** Work item **
Pictures aside, each entry has to be returned exactly as it stands.

*** Opening Information supplied ***

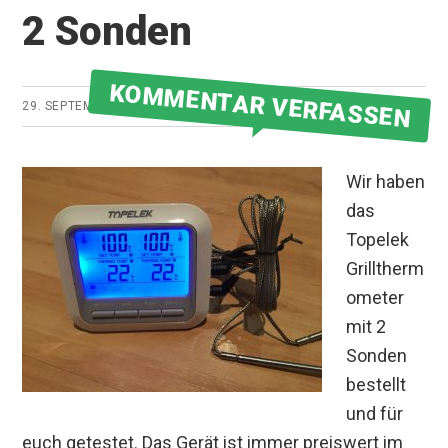
2 Sonden
KOMMENTAR VERFASSEN
29. SEPTEMBER 2018
VON
GRILLMEISTER
Wir haben
das
Topelek
Grilltherm
ometer
mit 2
Sonden
bestellt
und für
euch getestet. Das Gerät ist immer preiswert im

*** Closing Information supplied ***

** Answer to the problem **
2 Sonden
KOMMENTAR VERFASSEN
29. SEPTEMBER 2018
VON
GRILLMEISTER
Wir haben
das
Topelek
Grilltherm
ometer
mit 2
Sonden
bestellt
und für
euch getestet. Das Gerät ist immer preiswert im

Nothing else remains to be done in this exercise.